▶ _Exercise brief_:
Each line of the data below from the one holding "страны, подпадающие под действие" to the one holding "Постановления о санкциях?", inclusive, is to be reproduced exactly; no other line belongs in the answer.

=== Begin Enclosure ===

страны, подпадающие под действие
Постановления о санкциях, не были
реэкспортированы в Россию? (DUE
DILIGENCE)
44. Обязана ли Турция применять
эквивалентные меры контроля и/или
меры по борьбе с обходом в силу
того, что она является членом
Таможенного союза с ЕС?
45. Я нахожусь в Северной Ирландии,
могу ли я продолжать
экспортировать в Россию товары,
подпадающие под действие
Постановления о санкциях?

=== End Enclosure ===
=== Begin Enclosure ===

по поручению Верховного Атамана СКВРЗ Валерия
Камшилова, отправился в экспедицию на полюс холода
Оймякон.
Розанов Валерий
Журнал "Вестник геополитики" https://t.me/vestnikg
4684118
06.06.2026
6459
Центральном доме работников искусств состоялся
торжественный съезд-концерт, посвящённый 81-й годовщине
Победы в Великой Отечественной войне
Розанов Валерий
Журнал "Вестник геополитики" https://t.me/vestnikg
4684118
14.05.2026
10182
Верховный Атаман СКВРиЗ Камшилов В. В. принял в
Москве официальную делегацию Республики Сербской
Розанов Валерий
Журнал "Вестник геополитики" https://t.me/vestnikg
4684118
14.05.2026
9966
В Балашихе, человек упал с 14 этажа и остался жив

=== End Enclosure ===

▶ _Result of the task_:
страны, подпадающие под действие
Постановления о санкциях, не были
реэкспортированы в Россию? (DUE
DILIGENCE)
44. Обязана ли Турция применять
эквивалентные меры контроля и/или
меры по борьбе с обходом в силу
того, что она является членом
Таможенного союза с ЕС?
45. Я нахожусь в Северной Ирландии,
могу ли я продолжать
экспортировать в Россию товары,
подпадающие под действие
Постановления о санкциях?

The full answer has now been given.